__Structured page parsing data__:
+ + + + + + +

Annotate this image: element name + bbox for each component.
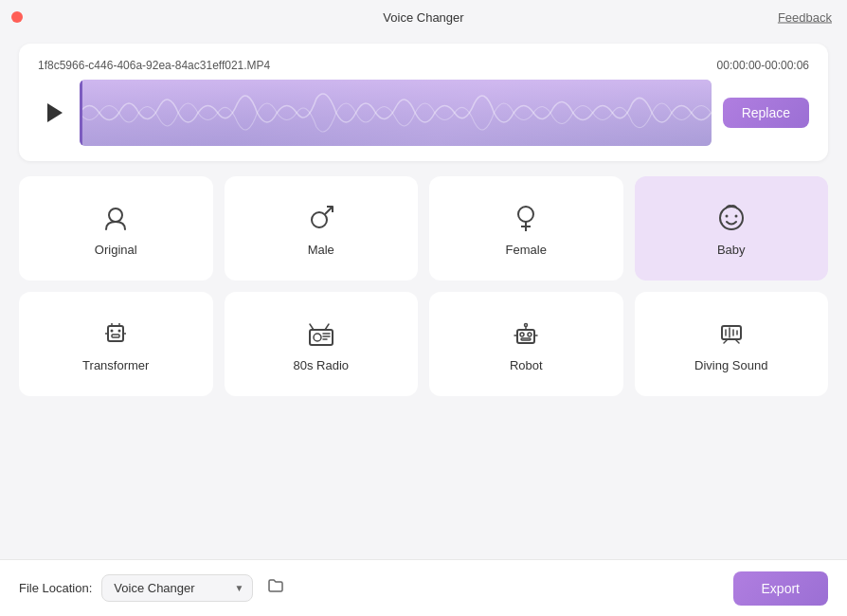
effect-baby-label: Baby [717, 243, 746, 257]
main-content: 1f8c5966-c446-406a-92ea-84ac31eff021.MP4… [0, 34, 847, 396]
file-location: File Location: Voice Changer Desktop Doc… [19, 572, 289, 604]
location-select-wrapper: Voice Changer Desktop Documents ▼ [101, 574, 253, 602]
svg-point-9 [734, 214, 737, 217]
footer: File Location: Voice Changer Desktop Doc… [0, 559, 847, 616]
svg-point-8 [725, 214, 728, 217]
svg-point-4 [518, 207, 533, 222]
effect-diving-sound-label: Diving Sound [694, 358, 767, 372]
play-icon [47, 103, 63, 122]
transformer-icon [99, 317, 133, 351]
app-title: Voice Changer [383, 10, 463, 25]
effect-80s-radio-label: 80s Radio [293, 358, 349, 372]
svg-point-7 [720, 207, 743, 229]
effect-80s-radio[interactable]: 80s Radio [225, 292, 419, 396]
baby-icon [714, 201, 748, 235]
waveform-playhead [80, 80, 82, 146]
file-location-label: File Location: [19, 581, 92, 595]
folder-browse-button[interactable] [262, 572, 289, 604]
svg-rect-33 [722, 326, 741, 339]
male-icon [304, 201, 338, 235]
waveform-svg [80, 80, 712, 146]
waveform-display[interactable] [80, 80, 712, 146]
effect-diving-sound[interactable]: Diving Sound [635, 292, 829, 396]
radio-icon [304, 317, 338, 351]
waveform-card: 1f8c5966-c446-406a-92ea-84ac31eff021.MP4… [19, 44, 828, 161]
robot-icon [509, 317, 543, 351]
svg-point-2 [312, 212, 327, 227]
svg-rect-13 [112, 335, 119, 337]
effect-female[interactable]: Female [429, 176, 623, 281]
svg-point-27 [528, 333, 532, 336]
file-name: 1f8c5966-c446-406a-92ea-84ac31eff021.MP4 [38, 59, 270, 72]
waveform-controls: Replace [38, 80, 809, 146]
svg-point-30 [525, 323, 528, 326]
svg-rect-0 [80, 80, 712, 146]
svg-rect-10 [108, 326, 123, 341]
svg-rect-25 [517, 330, 534, 343]
female-icon [509, 201, 543, 235]
replace-button[interactable]: Replace [723, 98, 809, 128]
svg-point-26 [520, 333, 524, 336]
effect-male[interactable]: Male [225, 176, 419, 281]
effect-robot-label: Robot [510, 358, 543, 372]
close-button[interactable] [11, 11, 23, 23]
play-button[interactable] [38, 98, 68, 128]
svg-point-1 [109, 208, 122, 222]
location-select[interactable]: Voice Changer Desktop Documents [101, 574, 253, 602]
effect-female-label: Female [506, 243, 547, 257]
effect-baby[interactable]: Baby [635, 176, 829, 281]
export-button[interactable]: Export [733, 571, 828, 606]
effect-transformer[interactable]: Transformer [19, 292, 213, 396]
effect-robot[interactable]: Robot [429, 292, 623, 396]
title-bar: Voice Changer Feedback [0, 0, 847, 34]
diving-icon [714, 317, 748, 351]
svg-point-12 [118, 329, 121, 332]
svg-line-3 [325, 207, 333, 214]
svg-rect-28 [521, 338, 531, 340]
folder-icon [266, 576, 285, 595]
waveform-header: 1f8c5966-c446-406a-92ea-84ac31eff021.MP4… [38, 59, 809, 72]
feedback-link[interactable]: Feedback [778, 10, 832, 25]
svg-point-11 [111, 329, 114, 332]
effect-male-label: Male [308, 243, 334, 257]
original-icon [99, 201, 133, 235]
effect-original[interactable]: Original [19, 176, 213, 281]
time-range: 00:00:00-00:00:06 [717, 59, 809, 72]
svg-point-19 [314, 334, 321, 341]
effect-original-label: Original [95, 243, 137, 257]
effects-grid: Original Male Female [19, 176, 828, 396]
effect-transformer-label: Transformer [82, 358, 149, 372]
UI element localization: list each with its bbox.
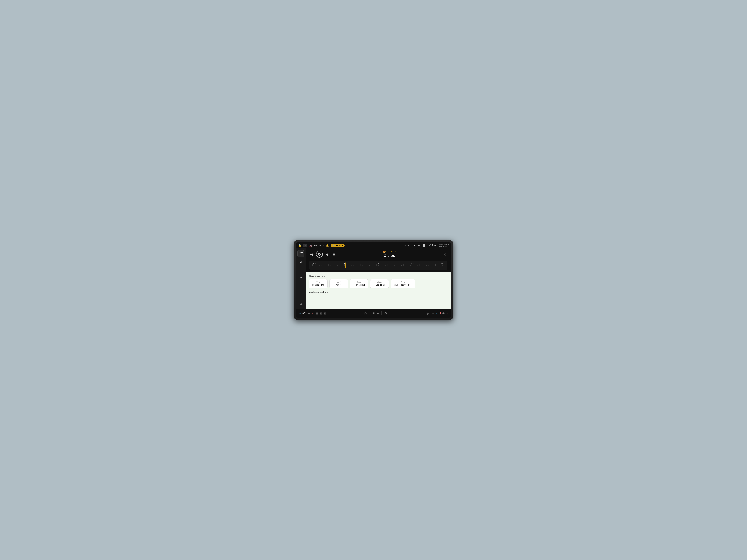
signal-bars-icon: ▐▌ — [422, 244, 426, 246]
svg-rect-2 — [316, 265, 316, 266]
svg-rect-73 — [442, 265, 443, 266]
wifi-icon: ((·)) — [405, 244, 409, 246]
volume-icon[interactable]: ◁)) — [426, 312, 430, 315]
seat-vent-icon[interactable]: ⊟ — [319, 312, 322, 315]
svg-rect-48 — [398, 264, 398, 266]
radio-icon: ((·)) — [299, 252, 303, 256]
svg-rect-58 — [416, 265, 416, 266]
svg-rect-1 — [314, 265, 314, 266]
status-left: 🔒 ⊡ 🚗 Rivian ⌂ 🔔 Service — [298, 243, 344, 247]
svg-rect-33 — [371, 264, 371, 266]
tuner-ticks-svg: 88 93 98 103 108 — [312, 262, 444, 268]
saved-station-1[interactable]: 96.3 96.3 — [329, 279, 348, 288]
sidebar-item-radio[interactable]: ((·)) — [298, 250, 304, 257]
saved-station-0[interactable]: 93.3 KDKB HD1 — [309, 279, 328, 288]
settings-button[interactable]: ⚙ — [384, 311, 387, 315]
fan-icon: ✳ — [308, 312, 310, 315]
saved-freq-0: 93.3 — [312, 281, 325, 283]
svg-rect-22 — [352, 265, 352, 266]
right-fan-icon: ✳ — [442, 312, 445, 315]
temp-up-button[interactable]: ∧ — [312, 312, 313, 315]
svg-rect-66 — [430, 264, 430, 266]
saved-freq-3: 102.5 — [373, 281, 386, 283]
svg-text:98: 98 — [377, 262, 379, 265]
stations-area: Saved stations 93.3 KDKB HD1 96.3 96.3 9… — [306, 272, 451, 309]
apps-button[interactable]: ⊞ — [372, 312, 375, 315]
tuner-track[interactable]: 88 93 98 103 108 — [312, 262, 444, 268]
sidebar-item-cast[interactable]: ⬡ — [298, 275, 304, 282]
bluetooth-icon: ᛒ — [411, 244, 412, 246]
svg-text:103: 103 — [410, 262, 413, 265]
bell-icon[interactable]: 🔔 — [326, 244, 329, 247]
svg-rect-37 — [378, 265, 379, 266]
more-button[interactable]: ··· — [298, 292, 304, 299]
sidebar: ((·)) ♫ ♩ ⬡ ▭ ··· ⊟ — [296, 248, 306, 309]
sidebar-item-spotify[interactable]: ♫ — [298, 258, 304, 265]
saved-freq-2: 97.9 — [353, 281, 365, 283]
car-display: 🔒 ⊡ 🚗 Rivian ⌂ 🔔 Service ((·)) ᛒ ▲ 59° ▐… — [294, 240, 453, 320]
saved-name-3: KNIX HD1 — [374, 284, 385, 287]
sidebar-item-music[interactable]: ♩ — [298, 266, 304, 273]
sidebar-item-phone[interactable]: ▭ — [298, 283, 304, 290]
nav-icons-group: ◎ ♪ ⊞ ▶ — [364, 311, 379, 315]
svg-rect-14 — [337, 265, 338, 266]
station-frequency: 92.7 Oldies — [338, 250, 441, 253]
saved-station-2[interactable]: 97.9 KUPD HD1 — [350, 279, 368, 288]
saved-stations-title: Saved stations — [309, 275, 447, 277]
svg-rect-15 — [339, 264, 339, 266]
clock: 10:55 AM — [427, 244, 437, 247]
main-area: ((·)) ♫ ♩ ⬡ ▭ ··· ⊟ — [296, 248, 451, 309]
svg-rect-41 — [385, 265, 386, 266]
climate-right: ◁)) ☜ ∨ HI ✳ ∧ — [426, 312, 448, 315]
svg-rect-44 — [391, 265, 391, 266]
svg-rect-63 — [424, 264, 425, 266]
available-stations-title: Available stations — [309, 291, 447, 294]
svg-rect-49 — [400, 265, 400, 266]
temp-value: 68° — [302, 312, 306, 315]
prev-button[interactable]: ⏮ — [309, 252, 313, 257]
camera-button[interactable]: ▶ — [377, 312, 379, 315]
screen-icon[interactable]: ⊡ — [303, 243, 307, 247]
music-icon: ♩ — [300, 268, 302, 272]
svg-rect-20 — [348, 265, 348, 266]
svg-rect-54 — [409, 264, 409, 266]
svg-rect-55 — [410, 265, 411, 266]
nav-bar-center: ◎ ♪ ⊞ ▶ ⚙ — [364, 311, 387, 315]
svg-rect-61 — [421, 265, 421, 266]
svg-rect-0 — [312, 264, 313, 266]
saved-stations-grid: 93.3 KDKB HD1 96.3 96.3 97.9 KUPD HD1 — [309, 279, 447, 288]
content-area: ⏮ ⏻ ⏭ ⊞ 92.7 Oldies Oldies ♡ — [306, 248, 451, 309]
seat-heat-left-icon[interactable]: ⊟ — [316, 312, 318, 315]
service-badge[interactable]: Service — [331, 244, 344, 247]
steering-heat-icon[interactable]: ⊟ — [324, 312, 326, 315]
music-nav-button[interactable]: ♪ — [369, 312, 370, 315]
cast-icon: ⬡ — [300, 276, 302, 280]
phone-icon: ▭ — [300, 285, 302, 288]
favorite-button[interactable]: ♡ — [443, 252, 447, 257]
tuner-bar[interactable]: 88 93 98 103 108 — [309, 261, 447, 270]
spotify-icon: ♫ — [300, 260, 302, 264]
svg-rect-12 — [334, 264, 334, 266]
infotainment-screen: 🔒 ⊡ 🚗 Rivian ⌂ 🔔 Service ((·)) ᛒ ▲ 59° ▐… — [296, 242, 451, 318]
svg-rect-19 — [346, 265, 346, 266]
power-button[interactable]: ⏻ — [316, 251, 323, 258]
svg-rect-11 — [332, 265, 332, 266]
navigation-button[interactable]: ◎ — [364, 311, 367, 315]
saved-station-3[interactable]: 102.5 KNIX HD1 — [370, 279, 389, 288]
temp-down-button[interactable]: ∨ — [299, 312, 301, 315]
station-name: Oldies — [338, 253, 441, 258]
grid-view-button[interactable]: ⊞ — [332, 252, 335, 256]
saved-freq-4: 107.9 — [394, 281, 412, 283]
hand-icon[interactable]: ☜ — [431, 312, 434, 315]
right-temp-up-button[interactable]: ∧ — [446, 312, 448, 315]
right-temp-down-button[interactable]: ∨ — [435, 312, 437, 315]
car-icon[interactable]: 🚗 — [309, 244, 312, 247]
svg-rect-31 — [367, 265, 368, 266]
svg-rect-5 — [321, 265, 321, 266]
home-icon[interactable]: ⌂ — [323, 244, 324, 247]
equalizer-icon: ⊟ — [300, 302, 302, 305]
equalizer-button[interactable]: ⊟ — [298, 300, 304, 307]
next-button[interactable]: ⏭ — [326, 252, 329, 257]
svg-rect-72 — [441, 264, 441, 266]
saved-station-4[interactable]: 107.9 KMLE 1079 HD1 — [390, 279, 415, 288]
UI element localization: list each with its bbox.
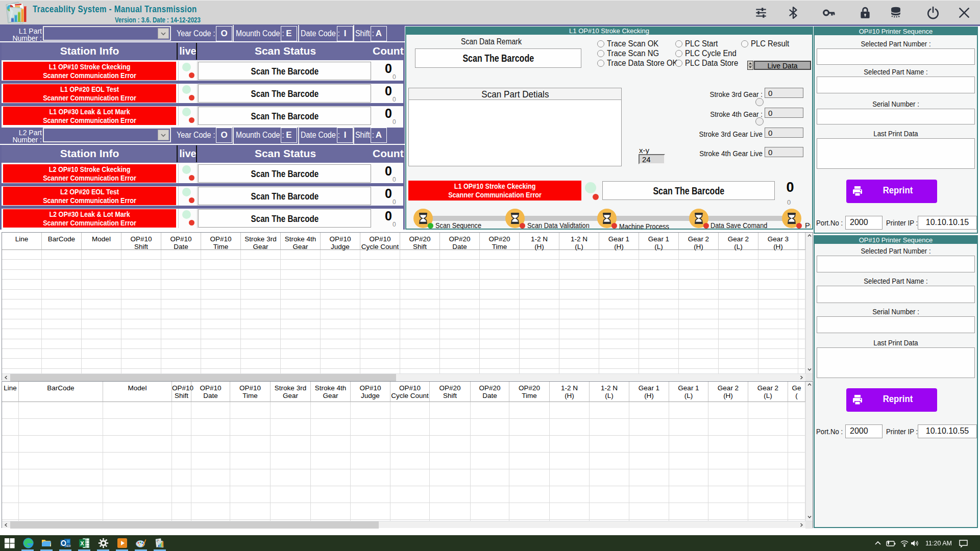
svg-text:NEW: NEW <box>65 545 71 547</box>
svg-text:X: X <box>80 540 84 546</box>
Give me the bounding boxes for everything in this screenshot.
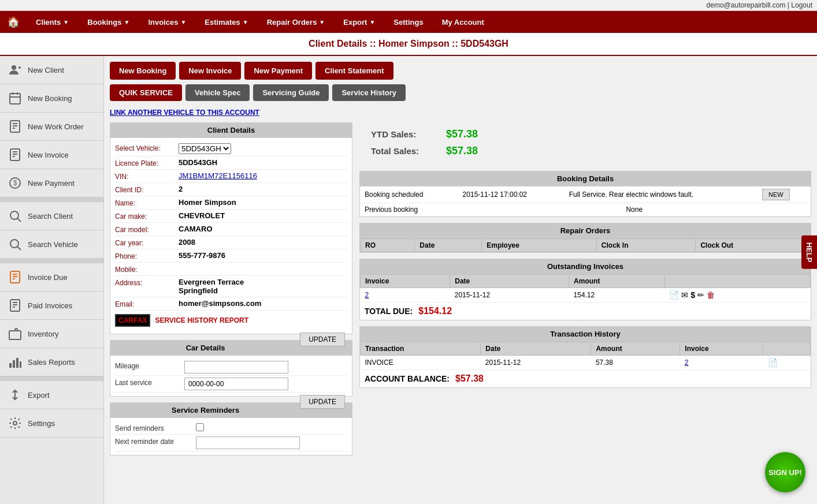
signup-button[interactable]: SIGN UP!: [765, 452, 805, 492]
car-year-label: Car year:: [115, 238, 179, 247]
sidebar-item-search-client[interactable]: Search Client: [0, 202, 103, 230]
booking-scheduled-date: 2015-11-12 17:00:02: [458, 186, 565, 203]
sidebar-item-search-vehicle[interactable]: Search Vehicle: [0, 230, 103, 259]
sidebar-item-new-invoice[interactable]: New Invoice: [0, 141, 103, 169]
new-invoice-button[interactable]: New Invoice: [179, 62, 241, 80]
car-details-body: Mileage Last service UPDATE: [110, 356, 352, 396]
nav-repair-orders[interactable]: Repair Orders ▼: [258, 12, 335, 32]
outstanding-invoices-header: Outstanding Invoices: [360, 259, 811, 274]
car-model-label: Car model:: [115, 225, 179, 234]
client-details-header: Client Details: [110, 123, 352, 138]
invoice-number-link[interactable]: 2: [365, 291, 369, 299]
th-col-amount: Amount: [591, 342, 680, 356]
help-tab[interactable]: HELP: [801, 235, 817, 269]
vin-row: VIN: JM1BM1M72E1156116: [115, 170, 347, 183]
svg-rect-32: [16, 358, 18, 368]
new-work-order-icon: [7, 118, 23, 135]
logout-link[interactable]: Logout: [791, 1, 812, 9]
invoice-actions: 📄 ✉ $ ✏ 🗑: [664, 288, 810, 303]
sidebar: New Client New Booking New Work Order Ne…: [0, 56, 104, 504]
tab-vehicle-spec[interactable]: Vehicle Spec: [185, 84, 250, 101]
total-due-row: TOTAL DUE: $154.12: [360, 303, 811, 320]
svg-point-17: [10, 211, 18, 219]
client-update-button[interactable]: UPDATE: [300, 333, 345, 346]
edit-icon[interactable]: ✏: [697, 290, 704, 300]
vin-label: VIN:: [115, 171, 179, 181]
search-client-icon: [7, 208, 23, 224]
mileage-input[interactable]: [184, 361, 288, 374]
booking-new-button[interactable]: NEW: [762, 189, 790, 200]
nav-invoices[interactable]: Invoices ▼: [139, 12, 195, 32]
sidebar-item-paid-invoices[interactable]: Paid Invoices: [0, 292, 103, 320]
link-another-vehicle[interactable]: LINK ANOTHER VEHICLE TO THIS ACCOUNT: [110, 109, 259, 117]
vin-value[interactable]: JM1BM1M72E1156116: [179, 171, 257, 181]
new-payment-button[interactable]: New Payment: [244, 62, 312, 80]
email-value: homer@simpsons.com: [179, 299, 261, 308]
next-reminder-input[interactable]: [196, 436, 300, 449]
nav-invoices-arrow: ▼: [180, 19, 186, 25]
sidebar-item-settings[interactable]: Settings: [0, 409, 103, 438]
sales-reports-icon: [7, 354, 23, 370]
ro-col-clock-out: Clock Out: [696, 239, 811, 252]
car-model-row: Car model: CAMARO: [115, 223, 347, 236]
new-payment-icon: $: [7, 175, 23, 191]
sidebar-item-sales-reports[interactable]: Sales Reports: [0, 348, 103, 376]
transaction-history-table: Transaction Date Amount Invoice INVOICE …: [360, 342, 811, 370]
booking-details-panel: Booking Details Booking scheduled 2015-1…: [359, 171, 811, 217]
nav-settings[interactable]: Settings: [384, 12, 432, 32]
svg-line-20: [18, 247, 21, 251]
address-label: Address:: [115, 278, 179, 295]
tab-service-history[interactable]: Service History: [332, 84, 406, 101]
car-update-button[interactable]: UPDATE: [300, 395, 345, 409]
last-service-input[interactable]: [184, 378, 288, 390]
car-make-label: Car make:: [115, 211, 179, 221]
nav-estimates[interactable]: Estimates ▼: [195, 12, 257, 32]
carfax-link[interactable]: SERVICE HISTORY REPORT: [155, 316, 248, 324]
outstanding-invoices-panel: Outstanding Invoices Invoice Date Amount: [359, 259, 811, 320]
left-column: Client Details Select Vehicle: 5DD543GH …: [110, 122, 352, 461]
account-balance-row: ACCOUNT BALANCE: $57.38: [360, 370, 811, 387]
select-vehicle-dropdown[interactable]: 5DD543GH: [179, 143, 231, 154]
nav-my-account[interactable]: My Account: [433, 12, 493, 32]
carfax-badge: CARFAX: [115, 314, 150, 327]
sidebar-item-export[interactable]: Export: [0, 381, 103, 409]
pdf-icon[interactable]: 📄: [669, 290, 679, 300]
payment-icon[interactable]: $: [690, 290, 695, 300]
table-row: INVOICE 2015-11-12 57.38 2 📄: [361, 356, 811, 370]
delete-icon[interactable]: 🗑: [707, 290, 715, 300]
th-col-pdf: [763, 342, 811, 356]
sidebar-item-invoice-due[interactable]: Invoice Due: [0, 263, 103, 292]
sidebar-item-inventory[interactable]: Inventory: [0, 320, 103, 348]
email-icon[interactable]: ✉: [681, 290, 688, 300]
action-buttons: New Booking New Invoice New Payment Clie…: [110, 62, 811, 80]
client-id-label: Client ID:: [115, 185, 179, 194]
trans-invoice-link[interactable]: 2: [685, 359, 689, 367]
tab-servicing-guide[interactable]: Servicing Guide: [253, 84, 329, 101]
table-row: 2 2015-11-12 154.12 📄 ✉ $ ✏ 🗑: [361, 288, 811, 303]
transaction-history-panel: Transaction History Transaction Date Amo…: [359, 326, 811, 388]
nav-export[interactable]: Export ▼: [334, 12, 384, 32]
sidebar-item-new-booking[interactable]: New Booking: [0, 84, 103, 113]
svg-rect-29: [9, 331, 21, 339]
sidebar-new-work-order-label: New Work Order: [28, 122, 84, 131]
sidebar-divider-2: [0, 259, 103, 263]
home-icon[interactable]: 🏠: [0, 11, 27, 33]
new-booking-button[interactable]: New Booking: [110, 62, 176, 80]
top-bar: demo@autorepairbill.com | Logout: [0, 0, 817, 11]
nav-clients[interactable]: Clients ▼: [27, 12, 78, 32]
booking-scheduled-row: Booking scheduled 2015-11-12 17:00:02 Fu…: [360, 186, 811, 203]
licence-plate-value: 5DD543GH: [179, 158, 217, 167]
export-icon: [7, 387, 23, 403]
tab-quik-service[interactable]: QUIK SERVICE: [110, 84, 182, 101]
sidebar-item-new-payment[interactable]: $ New Payment: [0, 169, 103, 197]
svg-point-36: [13, 421, 17, 425]
car-year-value: 2008: [179, 238, 195, 247]
sidebar-item-new-work-order[interactable]: New Work Order: [0, 113, 103, 141]
send-reminders-checkbox[interactable]: [196, 423, 204, 431]
sidebar-item-new-client[interactable]: New Client: [0, 56, 103, 84]
trans-pdf-icon[interactable]: 📄: [768, 358, 778, 367]
client-statement-button[interactable]: Client Statement: [315, 62, 393, 80]
mileage-row: Mileage: [115, 359, 347, 376]
svg-rect-33: [20, 361, 21, 368]
nav-bookings[interactable]: Bookings ▼: [78, 12, 139, 32]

+ + + + + + +

__Problem__: Report all lines in the records that include the string "reports".

__Response to the task__:
sales-reports-icon: [7, 354, 23, 370]
sidebar-item-sales-reports[interactable]: Sales Reports: [0, 348, 103, 376]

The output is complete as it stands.